(Dataset entries)
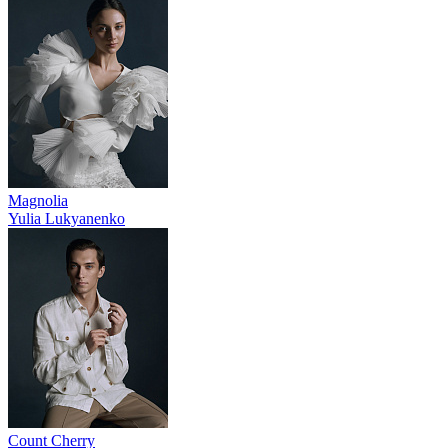
Magnolia
Yulia Lukyanenko
Count Cherry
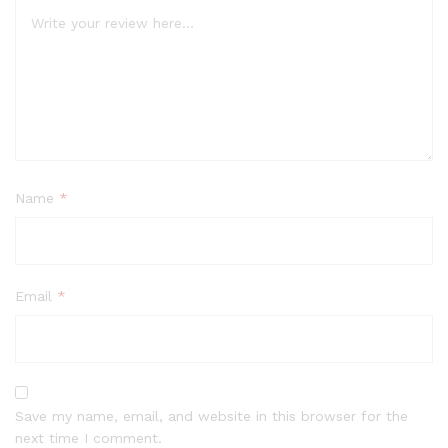
Name
*
Email
*
Save my name, email, and website in this browser for the
next time I comment.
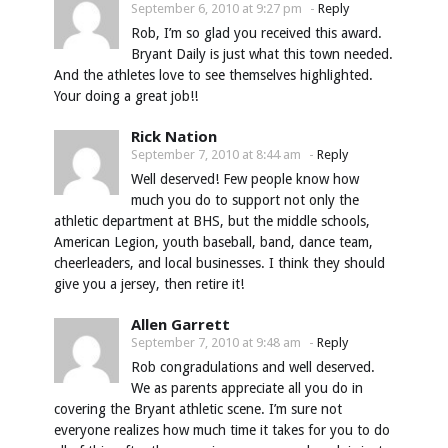
September 6, 2010 at 9:27 pm
-
Reply
Rob, I’m so glad you received this award.
Bryant Daily is just what this town needed.
And the athletes love to see themselves highlighted.
Your doing a great job!!
Rick Nation
September 7, 2010 at 8:44 am
-
Reply
Well deserved! Few people know how
much you do to support not only the
athletic department at BHS, but the middle schools,
American Legion, youth baseball, band, dance team,
cheerleaders, and local businesses. I think they should
give you a jersey, then retire it!
Allen Garrett
September 7, 2010 at 9:48 am
-
Reply
Rob congradulations and well deserved.
We as parents appreciate all you do in
covering the Bryant athletic scene. I’m sure not
everyone realizes how much time it takes for you to do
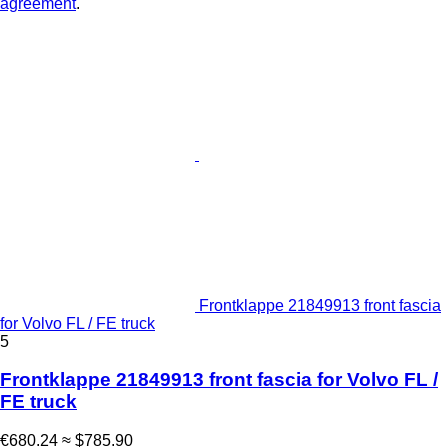
agreement
.
Frontklappe 21849913 front fascia
for Volvo FL / FE truck
5
Frontklappe 21849913 front fascia for Volvo FL /
FE truck
€680.24
≈ $785.90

### TASK DETAILS:
Return every entry above exactly as written, with no pictures included.

### RESULT FOR THIS EXERCISE:
Magnolia
Yulia Lukyanenko
Count Cherry
Name
*
Email
*
Save my name, email, and website in this browser for the
next time I comment.
September 6, 2010 at 9:27 pm
-
Reply
Rob, I’m so glad you received this award.
Bryant Daily is just what this town needed.
And the athletes love to see themselves highlighted.
Your doing a great job!!
Rick Nation
September 7, 2010 at 8:44 am
-
Reply
Well deserved! Few people know how
much you do to support not only the
athletic department at BHS, but the middle schools,
American Legion, youth baseball, band, dance team,
cheerleaders, and local businesses. I think they should
give you a jersey, then retire it!
Allen Garrett
September 7, 2010 at 9:48 am
-
Reply
Rob congradulations and well deserved.
We as parents appreciate all you do in
covering the Bryant athletic scene. I’m sure not
everyone realizes how much time it takes for you to do
agreement
.
Frontklappe 21849913 front fascia
for Volvo FL / FE truck
5
Frontklappe 21849913 front fascia for Volvo FL /
FE truck
€680.24
≈ $785.90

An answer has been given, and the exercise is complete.